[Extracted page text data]
========================================

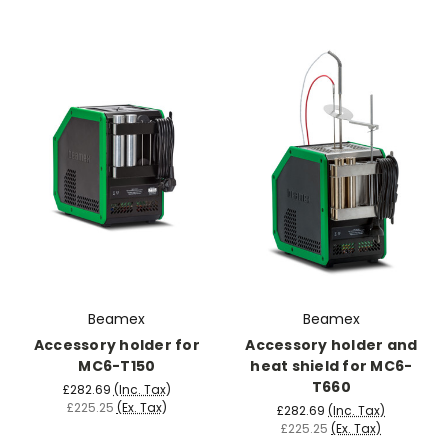
Beamex
Beamex
Accessory holder for
Accessory holder and
MC6-T150
heat shield for MC6-
T660
£282.69
(Inc. Tax)
£225.25
(Ex. Tax)
£282.69
(Inc. Tax)
£225.25
(Ex. Tax)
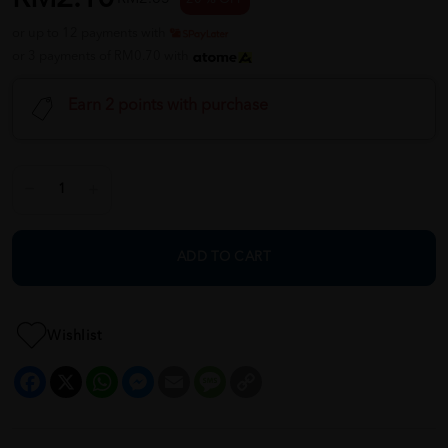
or up to 12 payments with
or 3 payments of RM0.70 with
Earn 2 points with purchase
ADD TO CART
Wishlist
Facebook
X
WhatsApp
Messenger
Email
Message
Copy
Link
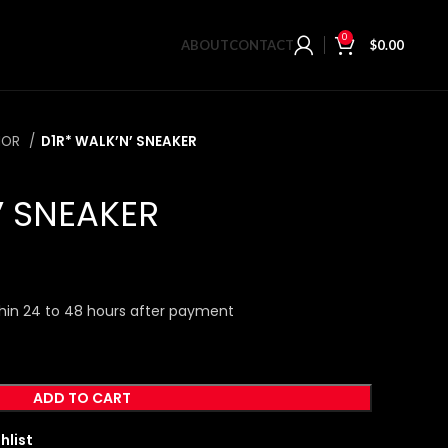
0
ABOUT
CONTACT
$
0.00
IOR
D1R* WALK’N’ SNEAKER
’ SNEAKER
hin 24 to 48 hours after payment
ADD TO CART
hlist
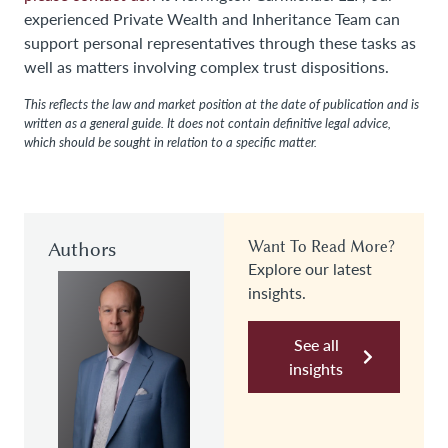
experienced Private Wealth and Inheritance Team can
support personal representatives through these tasks as
well as matters involving complex trust dispositions.
This reflects the law and market position at the date of publication and is
written as a general guide. It does not contain definitive legal advice,
which should be sought in relation to a specific matter.
Authors
Want To Read More?
Explore our latest
insights.
See all
insights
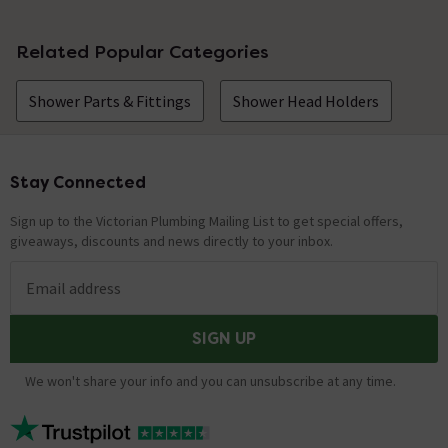
Related Popular Categories
Shower Parts & Fittings
Shower Head Holders
Stay Connected
Footer
Sign up to the Victorian Plumbing Mailing List to get special offers,
giveaways, discounts and news directly to your inbox.
Email address
SIGN UP
We won't share your info and you can unsubscribe at any time.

========================================

PROBLEM DESCRIPTION >>
Please give the number of lines in the data above that hold "Shower", and write nothing else.

RESULT OF THIS EXERCISE >>
2